> Assignment
Everything from the line holding "ТАСС: представители" to the last line of the material below must be retyped exactly, minus any pictures.

Data for review START

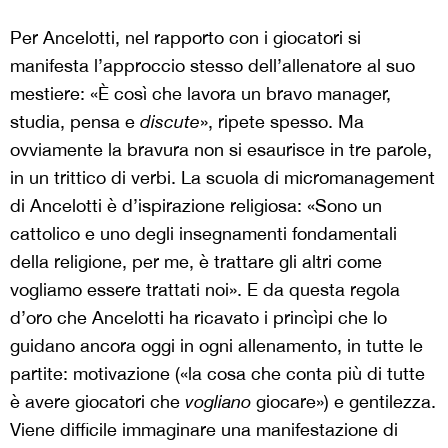
Per Ancelotti, nel rapporto con i giocatori si
manifesta l’approccio stesso dell’allenatore al suo
mestiere: «È così che lavora un bravo manager,
studia, pensa e
discute
», ripete spesso. Ma
ovviamente la bravura non si esaurisce in tre parole,
in un trittico di verbi. La scuola di micromanagement
di Ancelotti è d’ispirazione religiosa: «Sono un
cattolico e uno degli insegnamenti fondamentali
della religione, per me, è trattare gli altri come
vogliamo essere trattati noi». E da questa regola
d’oro che Ancelotti ha ricavato i princìpi che lo
guidano ancora oggi in ogni allenamento, in tutte le
partite: motivazione («la cosa che conta più di tutte
è avere giocatori che
vogliano
giocare») e gentilezza.
Viene difficile immaginare una manifestazione di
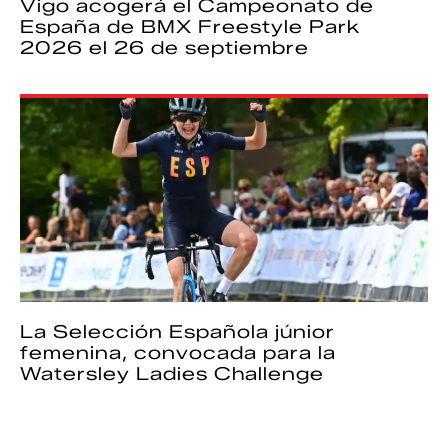
Vigo acogerá el Campeonato de
España de BMX Freestyle Park
2026 el 26 de septiembre
La Selección Española júnior
femenina, convocada para la
Watersley Ladies Challenge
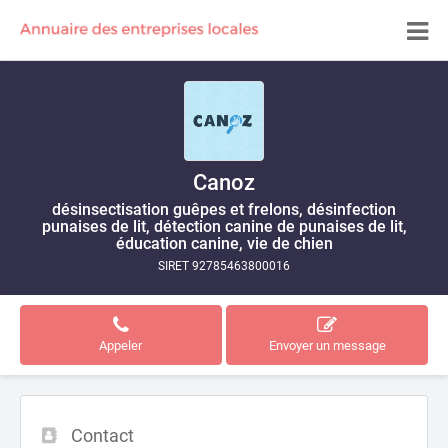
Canoz
désinsectisation guêpes et frelons, désinfection
punaises de lit, détection canine de punaises de lit,
éducation canine, vie de chien
SIRET 92785463800016
Appeler
Envoyer un message
Contact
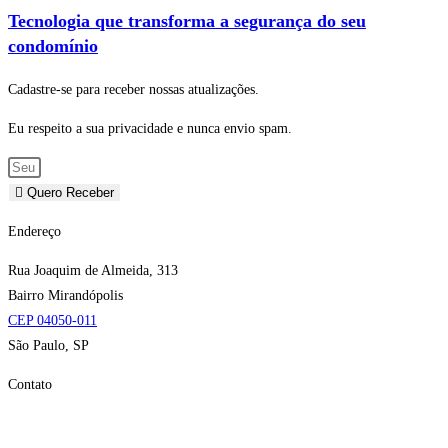
Tecnologia que transforma a segurança do seu
condomínio
Cadastre-se para receber nossas atualizações.
Eu respeito a sua privacidade e nunca envio spam.
Quero Receber
Endereço
Rua Joaquim de Almeida, 313
Bairro Mirandópolis
CEP 04050-011
São Paulo, SP
Contato
E-mail:
gsc@gscseguranca.com.br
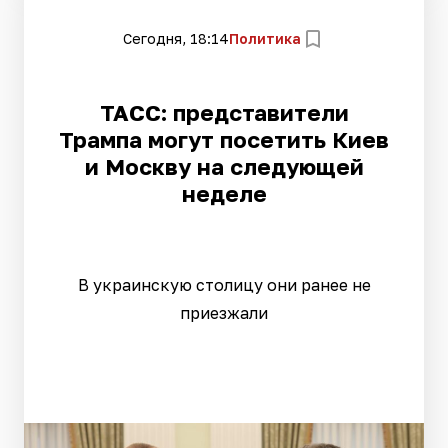
Сегодня, 18:14
Политика
ТАСС: представители
Трампа могут посетить Киев
и Москву на следующей
неделе
В украинскую столицу они ранее не
приезжали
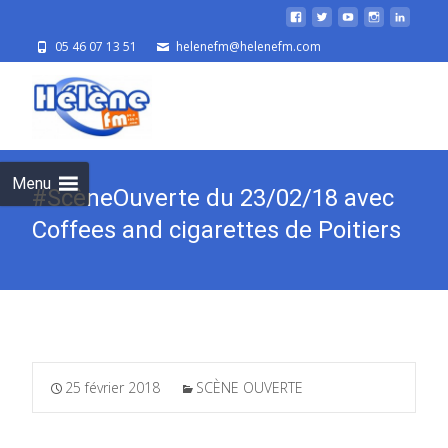
05 46 07 13 51
helenefm@helenefm.com
Skip
to
cont
Menu
#ScèneOuverte du 23/02/18 avec
Coffees and cigarettes de Poitiers
25 février 2018
SCÈNE OUVERTE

Data for review END

> Output of the exercise
ТАСС: представители
Трампа могут посетить Киев
и Москву на следующей
неделе
В украинскую столицу они ранее не
приезжали
05 46 07 13 51
helenefm@helenefm.com
Skip
to
cont
Menu
#ScèneOuverte du 23/02/18 avec
Coffees and cigarettes de Poitiers
25 février 2018
SCÈNE OUVERTE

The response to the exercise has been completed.